The issues of contingent commissions and producer compensation disclosure has reached the forefront of New York regulatory law, as the Supreme Court of New York, Appellate Division, First Department recently ruled in favor of the insurance industry in the matter of People v. Liberty Mut. Ins. Co.  In that matter, the Court opined that contingent commission agreements between brokers and insurers are not illegal, and, in the absence of a special relationship between the parties, the defendants have no duty to disclose the existence of the contingent commission agreement.  Further, the Court found that neither the New York Insurance Law nor the regulations promulgated thereunder require an insurance broker to disclose to its clients the commission it earns on the policies it places.

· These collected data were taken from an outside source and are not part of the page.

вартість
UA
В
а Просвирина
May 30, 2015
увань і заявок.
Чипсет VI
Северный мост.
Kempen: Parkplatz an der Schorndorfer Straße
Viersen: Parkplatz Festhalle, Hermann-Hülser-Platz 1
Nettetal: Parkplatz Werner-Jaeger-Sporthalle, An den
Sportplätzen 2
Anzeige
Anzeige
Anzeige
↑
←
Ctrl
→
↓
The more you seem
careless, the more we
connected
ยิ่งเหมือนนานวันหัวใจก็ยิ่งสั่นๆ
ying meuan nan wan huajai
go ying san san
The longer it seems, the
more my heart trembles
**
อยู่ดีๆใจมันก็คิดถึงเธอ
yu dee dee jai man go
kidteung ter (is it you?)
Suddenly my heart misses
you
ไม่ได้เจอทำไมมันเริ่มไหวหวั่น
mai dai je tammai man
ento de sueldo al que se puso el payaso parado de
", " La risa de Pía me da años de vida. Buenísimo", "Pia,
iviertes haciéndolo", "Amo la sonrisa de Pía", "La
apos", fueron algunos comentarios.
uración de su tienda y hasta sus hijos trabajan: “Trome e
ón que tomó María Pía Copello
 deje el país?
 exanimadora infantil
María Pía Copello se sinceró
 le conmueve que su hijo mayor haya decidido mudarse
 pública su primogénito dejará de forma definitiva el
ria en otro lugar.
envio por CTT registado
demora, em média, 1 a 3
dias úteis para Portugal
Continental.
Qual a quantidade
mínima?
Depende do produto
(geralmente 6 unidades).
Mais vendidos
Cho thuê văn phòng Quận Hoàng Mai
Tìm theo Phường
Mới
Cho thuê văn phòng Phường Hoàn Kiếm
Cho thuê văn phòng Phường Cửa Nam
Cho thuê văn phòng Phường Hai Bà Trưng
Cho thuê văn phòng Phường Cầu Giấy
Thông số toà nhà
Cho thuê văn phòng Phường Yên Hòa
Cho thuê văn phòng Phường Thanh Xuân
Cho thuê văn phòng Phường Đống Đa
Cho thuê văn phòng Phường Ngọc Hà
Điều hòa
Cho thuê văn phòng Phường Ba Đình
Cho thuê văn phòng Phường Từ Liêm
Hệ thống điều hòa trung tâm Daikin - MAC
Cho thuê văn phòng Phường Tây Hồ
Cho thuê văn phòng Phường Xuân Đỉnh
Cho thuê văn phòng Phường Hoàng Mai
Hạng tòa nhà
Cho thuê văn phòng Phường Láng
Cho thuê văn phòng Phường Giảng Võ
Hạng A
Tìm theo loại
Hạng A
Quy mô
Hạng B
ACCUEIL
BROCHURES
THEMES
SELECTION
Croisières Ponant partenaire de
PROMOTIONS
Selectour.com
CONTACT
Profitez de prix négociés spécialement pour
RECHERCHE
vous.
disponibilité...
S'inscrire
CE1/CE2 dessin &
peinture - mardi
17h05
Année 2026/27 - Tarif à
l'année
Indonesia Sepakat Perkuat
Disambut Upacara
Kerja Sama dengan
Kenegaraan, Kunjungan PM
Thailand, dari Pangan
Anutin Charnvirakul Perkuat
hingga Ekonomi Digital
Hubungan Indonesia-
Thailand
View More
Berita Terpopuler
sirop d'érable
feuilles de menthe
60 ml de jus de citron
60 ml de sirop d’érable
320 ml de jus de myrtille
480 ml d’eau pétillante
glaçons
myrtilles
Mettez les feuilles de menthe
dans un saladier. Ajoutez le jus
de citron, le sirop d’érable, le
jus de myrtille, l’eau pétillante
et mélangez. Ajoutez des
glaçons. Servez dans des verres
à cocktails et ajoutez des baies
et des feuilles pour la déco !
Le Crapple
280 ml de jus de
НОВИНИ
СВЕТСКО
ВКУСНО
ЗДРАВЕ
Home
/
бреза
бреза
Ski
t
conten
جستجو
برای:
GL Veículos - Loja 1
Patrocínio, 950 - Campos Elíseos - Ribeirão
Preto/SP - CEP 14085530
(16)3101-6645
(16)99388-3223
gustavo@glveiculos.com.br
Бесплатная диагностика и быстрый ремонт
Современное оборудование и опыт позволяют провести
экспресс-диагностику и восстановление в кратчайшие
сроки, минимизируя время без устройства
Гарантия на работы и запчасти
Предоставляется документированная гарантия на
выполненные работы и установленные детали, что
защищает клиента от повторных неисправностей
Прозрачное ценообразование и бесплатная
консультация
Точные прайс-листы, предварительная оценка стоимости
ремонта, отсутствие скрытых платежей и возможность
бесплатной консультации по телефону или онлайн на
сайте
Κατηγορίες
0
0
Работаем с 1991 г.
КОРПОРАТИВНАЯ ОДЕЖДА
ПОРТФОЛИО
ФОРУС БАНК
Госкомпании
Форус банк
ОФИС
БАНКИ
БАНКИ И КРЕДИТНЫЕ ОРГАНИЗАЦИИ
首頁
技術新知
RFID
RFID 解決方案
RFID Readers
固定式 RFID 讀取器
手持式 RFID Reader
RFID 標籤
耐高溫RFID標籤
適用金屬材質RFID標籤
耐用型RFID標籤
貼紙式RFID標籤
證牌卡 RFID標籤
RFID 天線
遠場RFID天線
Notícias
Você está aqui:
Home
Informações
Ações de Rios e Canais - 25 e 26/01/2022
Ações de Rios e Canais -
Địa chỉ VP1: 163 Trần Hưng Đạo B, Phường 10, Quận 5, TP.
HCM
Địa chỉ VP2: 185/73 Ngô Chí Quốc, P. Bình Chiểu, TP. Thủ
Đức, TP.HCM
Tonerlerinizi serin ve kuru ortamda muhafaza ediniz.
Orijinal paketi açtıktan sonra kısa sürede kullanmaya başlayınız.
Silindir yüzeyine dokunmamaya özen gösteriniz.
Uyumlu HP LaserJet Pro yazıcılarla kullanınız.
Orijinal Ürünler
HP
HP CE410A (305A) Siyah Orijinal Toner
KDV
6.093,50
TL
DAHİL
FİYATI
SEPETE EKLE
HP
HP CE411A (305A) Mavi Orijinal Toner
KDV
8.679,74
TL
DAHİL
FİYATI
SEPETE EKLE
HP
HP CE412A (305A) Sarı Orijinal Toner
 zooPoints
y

Prompted by that ruling, the New York Insurance Department and Attorney General will hold three hearings covering the issues of contingent and supplemental commissions, producer compensation disclosure and deceptive or anti-competitive practices.  Scheduled for July 14 in Buffalo, July 23 in Albany and July 25 in Manhattan, the hearings are designed to get the views of all interested parties on the proposed addition of a new regulation governing compensation and disclosure.

During several investigations over the past few years, the New York Superintendent of Insurance and Attorney General alleged that payment of contingent commissions led some insurance producers to steer their clients to insurance companies paying the producers the most compensation.  The Superintendent and Attorney General also alleged that the then current level of disclosure did not properly inform clients of the compensation to be received.  As a result, the Superintendent and the Attorney General entered into a number of agreements and stipulations that prohibited the receipt of contingent commissions by certain insurance producers, the payment of contingent compensation by certain insurance companies and required improved disclosure of producer compensation.  However, these agreements did not include all the producers and insurers doing business in New York.

Therefore, the Superintendent is specifically soliciting views about whether insurance producers should be required to make full disclosure to the insured and obtain consent in writing for any compensation from an insurer or other entity relating to the issuance, renewal or servicing of the insured’s insurance policy or annuity contract.  In addition, the Superintendent and Attorney General are also seeking views on contingent commissions, and whether such compensation creates an irreconcilable conflict of interest for producers.

According to Superintendent Eric Dinallo, “Those who sell insurance deserve to be fairly compensated and those who buy insurance deserve to be fairly treated.  These hearings will help us understand how best to ensure the marketplace is competitive, transparent and fair to all.”